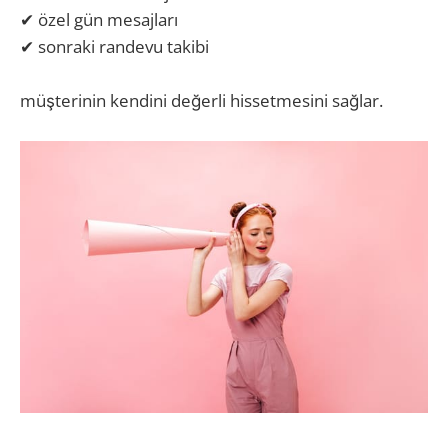
✔ özel gün mesajları
✔ sonraki randevu takibi
müşterinin kendini değerli hissetmesini sağlar.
###
Your reply should hold every line of the material, unaltered, and not one picture.

### Your response
✔ özel gün mesajları
✔ sonraki randevu takibi
müşterinin kendini değerli hissetmesini sağlar.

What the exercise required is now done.